It's no secret that I'm over the moon that Barack Obama is our President-elect, but for those of you who don't know me or read my blog, I've been a supporter since he first announced his candidacy some two years ago. I've written about what it means to me as a biracial American to have someone like me ascend to the presidency. Of course - inserting necessary caveat - I've supported him not because of his race, but because he is the right person to lead our country right now at this moment in our history, fraught with both peril and unfathomable potential.
And I know, I know that he cannot be expected to carry the weight of all that he is to all of us. As the first African American, the first minority, the first biracial president in our history. It is too great, too momentous. I read a beautiful open letter from Alice Walker to Obama written just after he was elected and she said, "But seeing you deliver the torch so many others before you carried, year after year, decade after decade, century after century, only to be struck down before igniting the flame of justice and of law, is almost more than the heart can bear." The word "historical" is being thrown around like "bipartisan" these days, but all that history making, all that symbolism and standard-bearing, it creates some sticky expectations.
So, I admit, I have expectations. And when Obama was talking about his daughters' promised dog during his press conference on Friday, I was troubled by his use of the word "mutt" to refer to himself.
He said, quote:
“This is a major issue. It has generated more interest on our
website than just about anything. We have two criteria that have to be
reconciled. One is that Malia is allergic, so it has to be hypoallergenic.
There are a number of breeds that are hypoallergenic. On the other hand, our
preference would be to get a shelter dog. But obviously a lot of shelter
dogs are mutts — like me.”
The press conference is already being called the "mutts like me" press conference. Some are praising his comfort in talking about race.
So yes, he was trying to be light-hearted about the dogs and inserted that little self-deprecating comment about his race to heighten the effect. After his prepared remarks, he appeared a bit on edge, perhaps a little nervous, during the question and answer session with reporters. He seemed to be laboring to hit the right tone - serious but not somber, concerned but confident - and his gaffe about Nancy Reagan seemed to be a product of jitters, more than anything else. But the inquiry about the dog and his daughters was an opening for him to shake it out, if you will.

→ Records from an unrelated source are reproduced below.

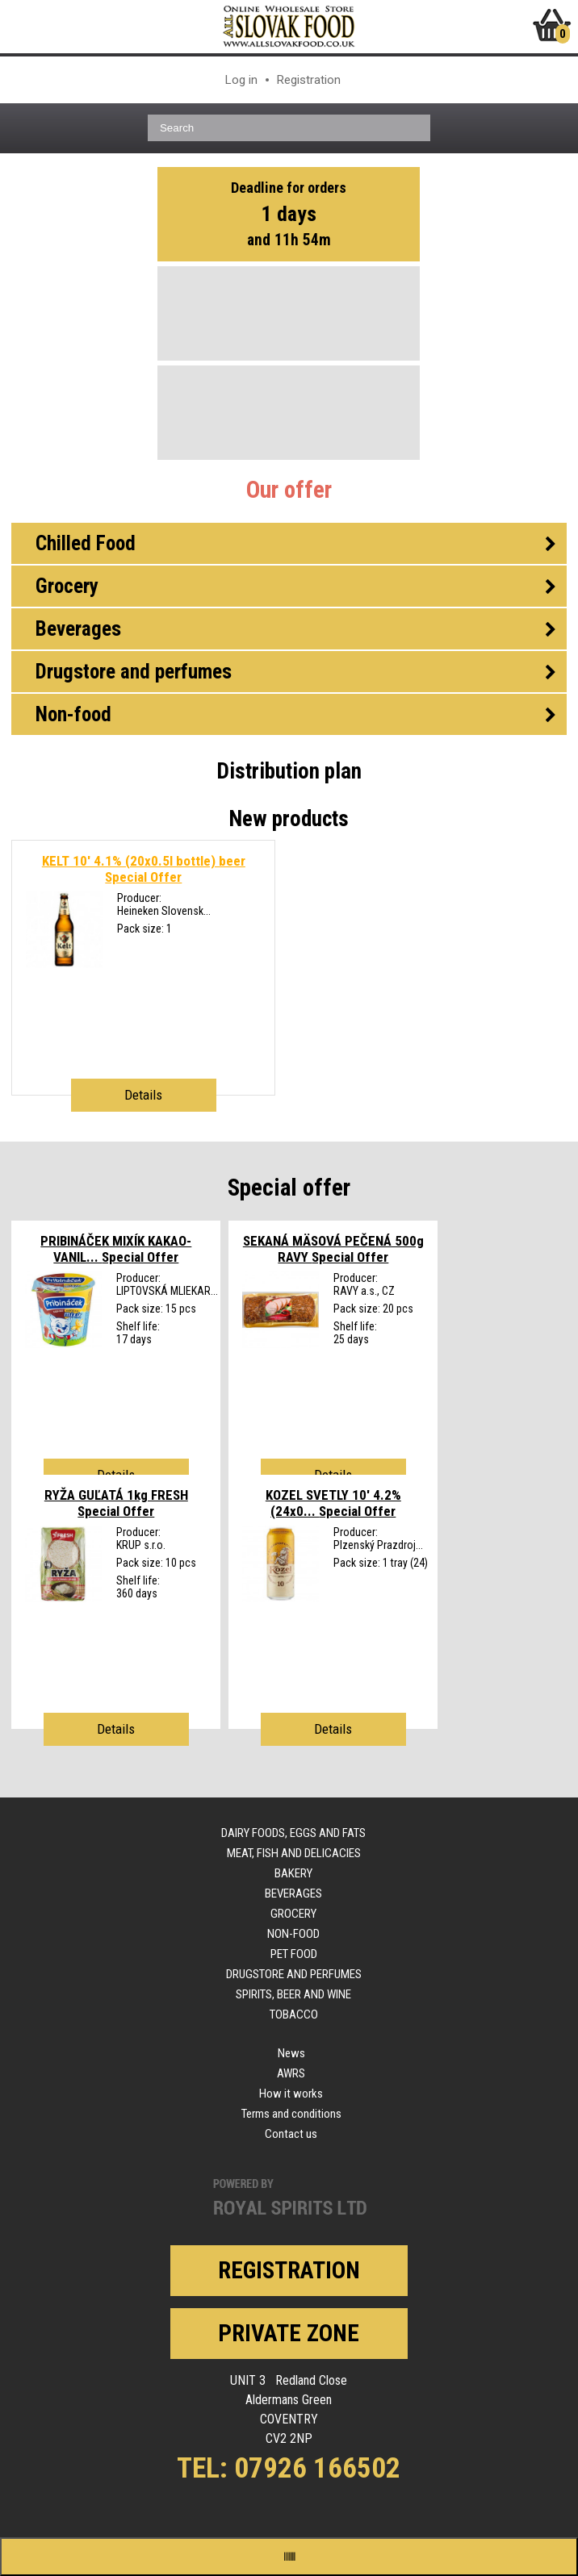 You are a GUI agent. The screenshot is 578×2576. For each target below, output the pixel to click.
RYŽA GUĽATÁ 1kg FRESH (116, 1503)
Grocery (293, 1913)
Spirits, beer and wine (293, 1994)
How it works (291, 2093)
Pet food (293, 1954)
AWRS (291, 2073)
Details (143, 1095)
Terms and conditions (291, 2113)
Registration (309, 80)
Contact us (291, 2134)
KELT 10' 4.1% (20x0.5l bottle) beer (143, 869)
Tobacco (294, 2014)
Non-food (293, 1934)
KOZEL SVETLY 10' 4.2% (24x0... (333, 1503)
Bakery (293, 1873)
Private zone (288, 2333)
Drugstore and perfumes (294, 1974)
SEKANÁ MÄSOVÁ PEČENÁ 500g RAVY (333, 1249)
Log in (241, 80)
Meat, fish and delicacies (294, 1853)
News (291, 2053)
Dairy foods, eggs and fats (293, 1833)
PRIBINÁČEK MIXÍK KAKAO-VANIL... (115, 1249)
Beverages (293, 1893)
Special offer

And so he threw it out there, it was nothing, just three little words. Right?
I've heard mixed-race people use that term to describe themselves before, usually in the same ha-ha way Obama did. I've also heard it thrown around as an insult, a pejorative, a slur. I've felt the slap of that word across my face and it is not a word I can "reclaim." My fear, however, is that Obama, as the first mixed-race president, will shape the way most Americans view people of mixed race for at least a generation. And will Obama calling himself a "mutt" - with humor, as if the word is nothing, nothing at all - make it socially acceptable for people to start calling me a mutt? My kids?
Because not only does the word have a history as a slur, but there are reasons that that word makes such an easy slur. It allows people to rhetorically reduce us to animals - people "bred" like dogs are bred. For all our "mutts are better!" talk (it is, as Obama knows, better to adopt a dog from a shelter, right? Rejected, but nonetheless in need of love), it still comes from a place where "purebreds" are better. It stinks of eugenics and generally just makes me queezy.
Mutts, like me, we may not be as desirable as purebreds but we can be lovable despite our unfortunate mix.
Or maybe I'm just taking it all way too seriously. This is possible, if not probable. I just admit to being disturbed when I heard it and I do wish that he would take more care in the words he uses as he speaks about race and identity. And yet then I come back to this - I cannot lay on him the responsibility to speak for all of us, for me, for my children when it comes to race. Certainly not in an off-handed remark during the middle of his first press conference as President-elect of the United States. I am, just in writing this, placing him under a microscope, imposing all my own longings and misgivings about race and identity in America on him.
After all, like all of us, he is entitled to navigate his identity - to identify himself as he feels is appropriate.